The Ethics of Data Science: Where is the Line Drawn?
(Photo : Pexels)

Data science is a booming industry. The market for big data is estimated to reach $103 billion by 2023, with over 97% of companies investing in the technology. Users create 2.5 quintillion bytes of data daily - approximately 1.7 megabytes per second, per person.

Data science - the field of studying and analyzing that data - is on the rise as well, with data scientists being #3 in the US and UK in terms of job demand, with a massive 37% annual growth, and enrollments in data science degree programs have steadily gone up in recent years.

But data science can have a dark side as well. In the wrong hands, or if used poorly, big data can create ethical problems, which leads to the question - where is the line drawn?

The Rise of Big Data

Data is being generated and collected faster than ever before. 2.5 quintillion bytes of data are produced daily, and are gathered by companies from sources like social media networks, online streaming media, transactional data from online purchases, geographic data from mobile phones, and a myriad of other sources.

Benefits of Data Science

Because so much of this collected data comes in raw, unorganized form, the capability to analyze and glean meaning from it is critically important. Data is useless until it's organized and rendered understandable - and that's where data science comes in.

Data science is the process of mining large datasets and identifying hidden patterns, in order to gain insight, make predictions, and inform future decisions based on that data.

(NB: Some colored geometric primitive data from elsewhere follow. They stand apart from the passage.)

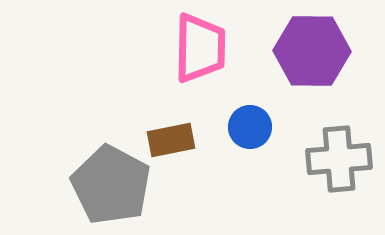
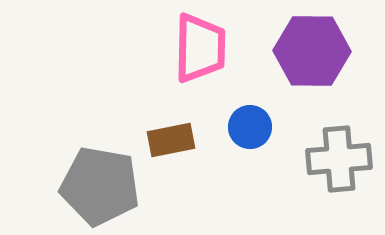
gray pentagon: moved 11 px left, 1 px down; rotated 18 degrees counterclockwise
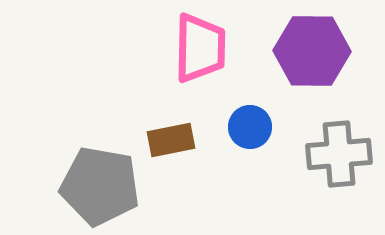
gray cross: moved 5 px up
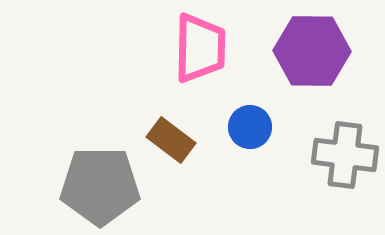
brown rectangle: rotated 48 degrees clockwise
gray cross: moved 6 px right, 1 px down; rotated 12 degrees clockwise
gray pentagon: rotated 10 degrees counterclockwise
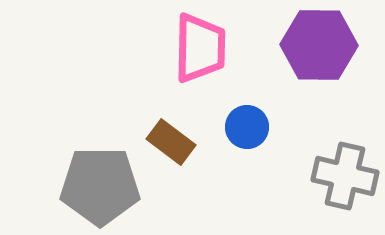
purple hexagon: moved 7 px right, 6 px up
blue circle: moved 3 px left
brown rectangle: moved 2 px down
gray cross: moved 21 px down; rotated 6 degrees clockwise
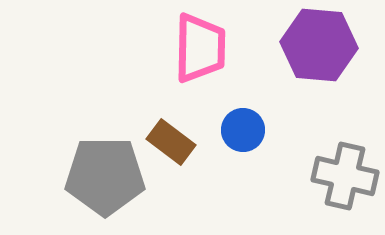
purple hexagon: rotated 4 degrees clockwise
blue circle: moved 4 px left, 3 px down
gray pentagon: moved 5 px right, 10 px up
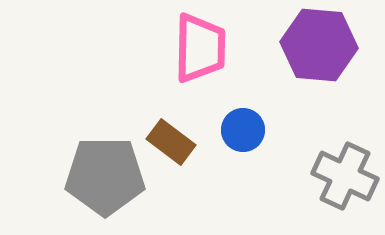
gray cross: rotated 12 degrees clockwise
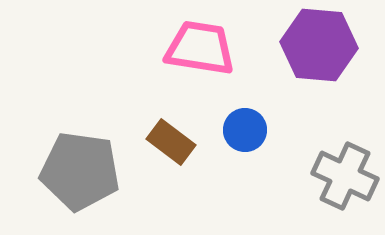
pink trapezoid: rotated 82 degrees counterclockwise
blue circle: moved 2 px right
gray pentagon: moved 25 px left, 5 px up; rotated 8 degrees clockwise
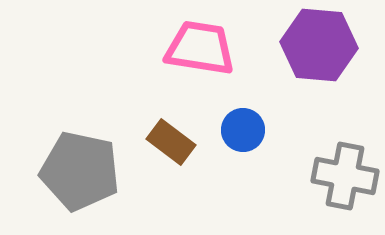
blue circle: moved 2 px left
gray pentagon: rotated 4 degrees clockwise
gray cross: rotated 14 degrees counterclockwise
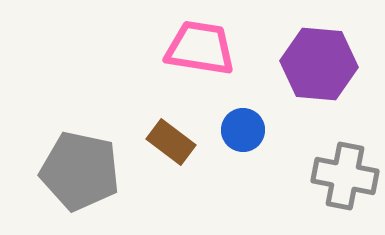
purple hexagon: moved 19 px down
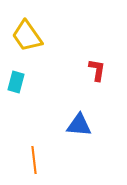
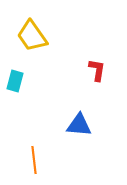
yellow trapezoid: moved 5 px right
cyan rectangle: moved 1 px left, 1 px up
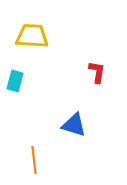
yellow trapezoid: rotated 128 degrees clockwise
red L-shape: moved 2 px down
blue triangle: moved 5 px left; rotated 12 degrees clockwise
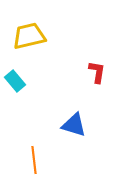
yellow trapezoid: moved 3 px left; rotated 16 degrees counterclockwise
cyan rectangle: rotated 55 degrees counterclockwise
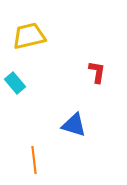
cyan rectangle: moved 2 px down
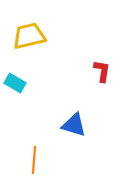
red L-shape: moved 5 px right, 1 px up
cyan rectangle: rotated 20 degrees counterclockwise
orange line: rotated 12 degrees clockwise
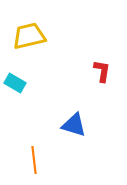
orange line: rotated 12 degrees counterclockwise
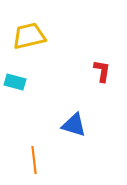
cyan rectangle: moved 1 px up; rotated 15 degrees counterclockwise
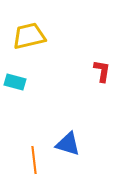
blue triangle: moved 6 px left, 19 px down
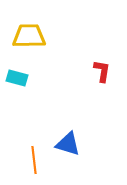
yellow trapezoid: rotated 12 degrees clockwise
cyan rectangle: moved 2 px right, 4 px up
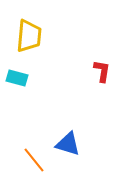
yellow trapezoid: rotated 96 degrees clockwise
orange line: rotated 32 degrees counterclockwise
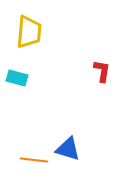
yellow trapezoid: moved 4 px up
blue triangle: moved 5 px down
orange line: rotated 44 degrees counterclockwise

Data science is used to target and understand the behavior of customers to create predictive models for future behavior. Data scientists can use similar models to optimize political campaigns. Data science can also help optimize business processes like stock market investment, supply chains and delivery routes, or talent acquisition.

Big data and data science have also had a profound impact on health, from the implementation of personal health technology like fitness trackers, to the ability to decode DNA strings, predict patterns of disease, and monitor phenomena like flu outbreaks in real time from existing medical records and social media analytics. Big data is also at work in places like the CERN Large Hadron Collider, where the massive amounts of data generated are analyzed by thousands of computers.

Ethical Questions Around Data Science

There are plenty of benefits to data science, when it's used properly. But there are also some serious ethical concerns:

Who owns your data? There's a common assumption that an individual's data "belongs" to that person, but in practice, that isn't always the case. Under to EU law, personal data can't truly be "owned." Users are often informed of what rights they have pertaining to their data - sometimes hidden in the EULAs few people read.

Privacy and security concerns. There are also questions about what data is collected, whether or not we're informed about its collection, and how secure that data is. In theory, most companies offer users the chance to give informed consent about their data, but in practice, users may not know what they're giving away.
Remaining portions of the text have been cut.